Auf welchen Kanälen wird geworben?
Der Startschuss zur Kampagne ist am 26. April 2013 mit einem TV-Spot vor der Tagesschau gefallen. Seither geben Ärzte und Psychotherapeuten auf Plakaten, Flyern, Broschüren und im Internet als Menschen und Bürger ihrem Berufsstand ein Gesicht.
Ab Mai 2016 geht die Kampagne mit weiteren Plakatmotiven in eine neue Runde. Der Fokus der Kampagne liegt fortan auf den Leistungen der niedergelassenen Haus- und Fachärzte. Die persönliche Versorgung, die nur durch die niedergelassenen Haus- und Fachärzte gewährleistet werden kann und die Nähe zu ihren Patienten werden in den Vordergrund gerückt.
Abseits der Kanäle klassischer Werbung vermitteln die niedergelassenen Ärzte und Psychotherapeuten in einem Patientenmagazin und in Broschüren mit redaktionellen Beiträgen sowie einer umfangreichen Kampagnen-Webseite unter www.ihre-aerzte.de ein ebenso emotionales wie realistisches Bild ihrer täglichen Arbeit. Auf der Nachwuchswebsite www.lass-dich-nieder.de sollen darüber hinaus gezielt junge Ärzte für eine Tätigkeit in der Niederlassung begeistert werden.

Was soll die Kampagne außerdem leisten?
Teile der Medien und der Politik stellen den Berufsstand gerne als korrupt sowie als Pfuscher dar. Das ist nicht nur falsch, sondern eine Missachtung des Engagements von Ärzten und Psychotherapeuten, die täglich unter schwierigen Bedingungen ihre Patienten versorgen. Das Fehlverhalten Einzelner, das streng geahndet wird und werden muss, darf nicht stellvertretend für einen ganzen Berufsstand stehen.

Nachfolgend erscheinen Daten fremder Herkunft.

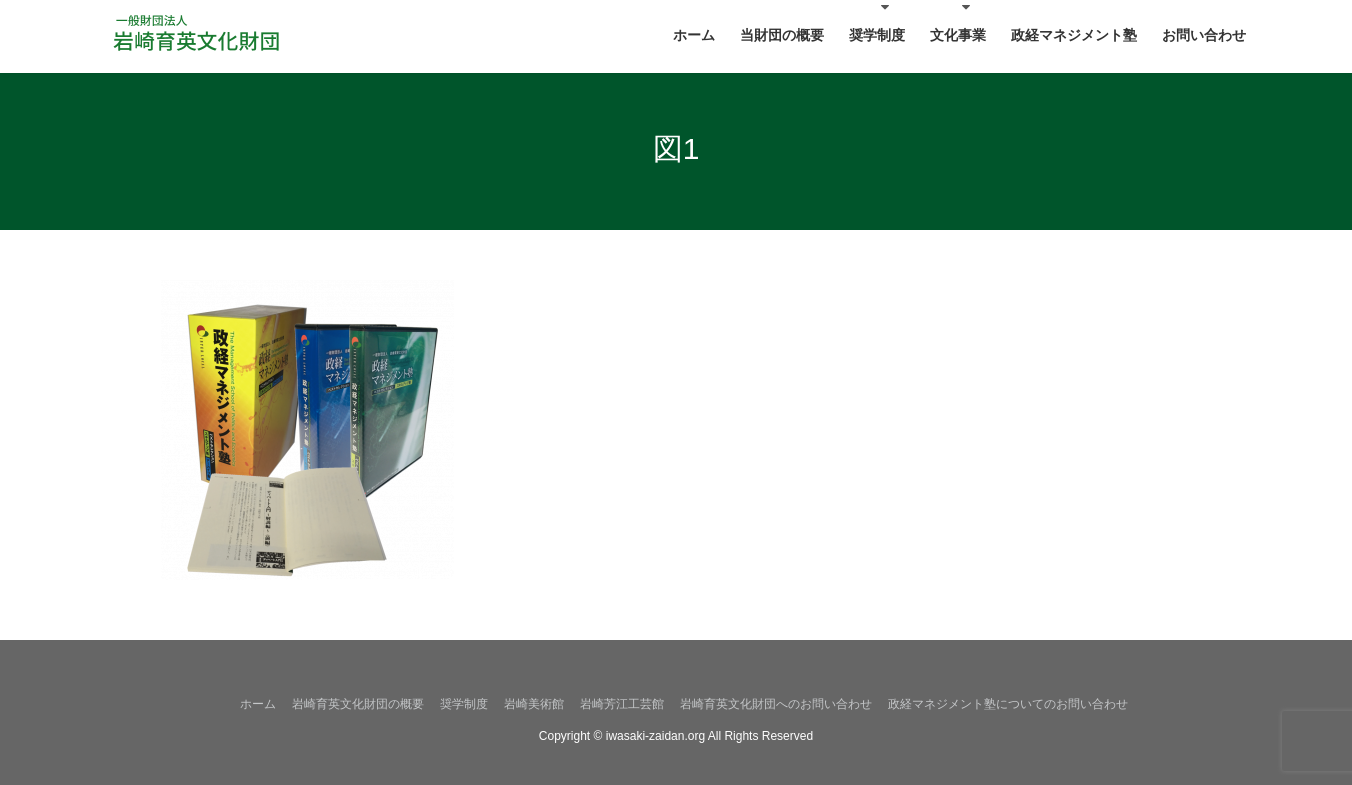  What do you see at coordinates (1008, 704) in the screenshot?
I see `政経マネジメント塾についてのお問い合わせ` at bounding box center [1008, 704].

Daneben gilt es, dem sich abzeichnenden Ärztemangel bereits frühzeitig entgegenzuwirken. Vor diesem Hintergrund hat die Kampagne unter dem Motto »Lass dich nieder!« in den Jahren 2014 und 2015 an allen 37 deutschen Universitäten mit medizinischen Fakultäten mit gezielten Maßnahmen um junge Mediziner geworben. Ab 2016 wird die Nachwuchskampagne mit eigenen Motiven in die Ärztekampagne »Wir arbeiten für Ihr Leben gern.« integriert. Auch diese Plakate sind wieder im Umfeld der medizinischen Fakultäten sichtbar. Zudem stellen die Website www.lass-dich-nieder.de und der eigene Facebook-Kanal den Nachwuchsärzten die wichtigsten Fakten, Zahlen und Kontakte rund um die ärztliche Niederlassung zur Verfügung.

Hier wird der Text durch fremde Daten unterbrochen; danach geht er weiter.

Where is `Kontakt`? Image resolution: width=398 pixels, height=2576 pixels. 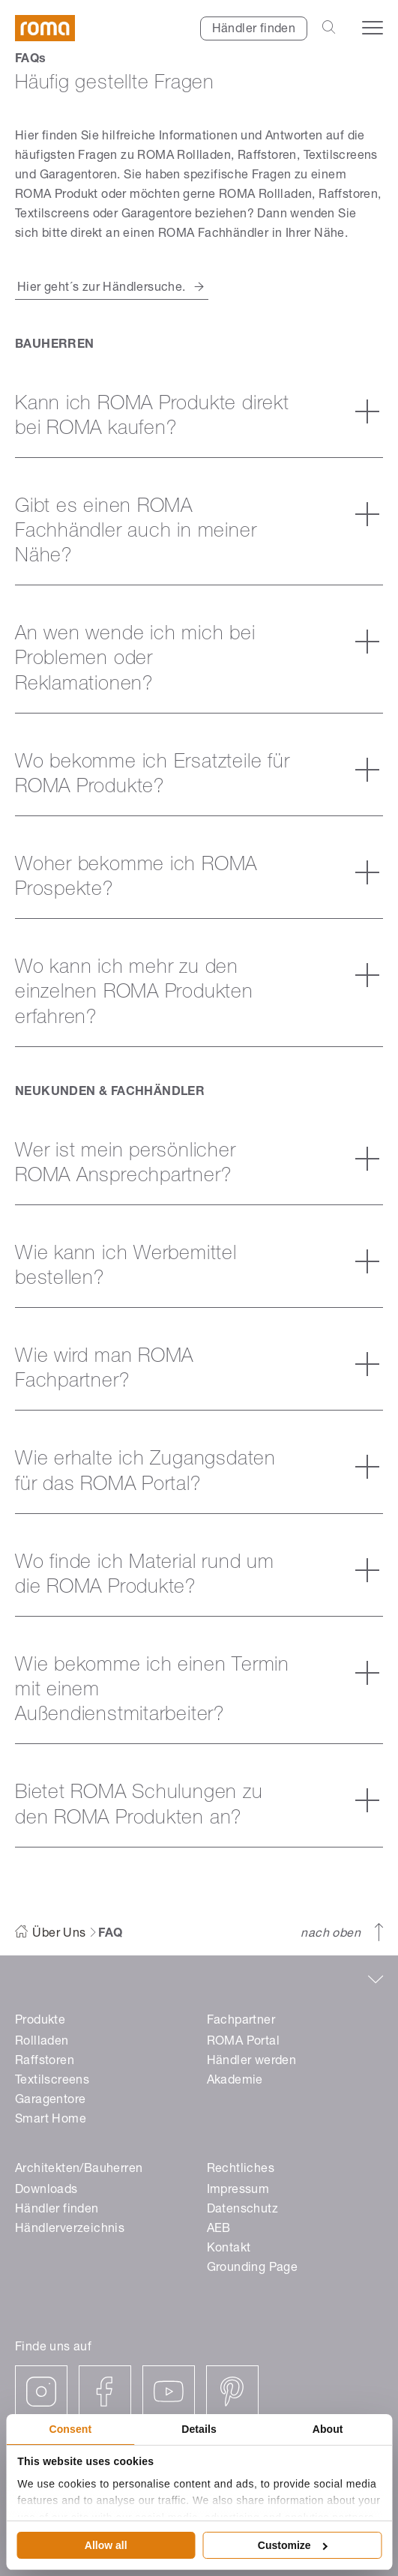
Kontakt is located at coordinates (229, 2249).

Wer steht hinter der Kampagne?
Auftraggeber der Kampagne (Kosten: rund 15 Millionen Euro über fünf Jahre) sind die Kassenärztliche Bundesvereinigung (KBV) und die bundesweit 17 Kassenärztlichen Vereinigungen (KVen). Als Absender treten aber allein die niedergelassenen Ärzte und Psychotherapeuten in Erscheinung. Vertreter verschiedener medizinischer Fachbereiche haben der Kampagne bisher Gesicht und Stimme geliehen.

Durch die geplante Produktion weiterer Motive mit immer neuen Themenschwerpunkten wird diese Zahl bis zum Ende der Kampagne im Jahr 2017 noch weiter steigen. Darüber hinaus erhalten sämtliche Ärzte und Psychotherapeuten Deutschlands die Möglichkeit, die Kampagne durch Materialien in ihrer Praxis mitzutragen. Alle Kampagnenmaterialien können auf der Website www.ihre-aerzte.de bestellt werden. Konzipiert und umgesetzt wird »Wir arbeiten für Ihr Leben gern.« von der Berliner Kommunikationsagentur ressourcenmangel.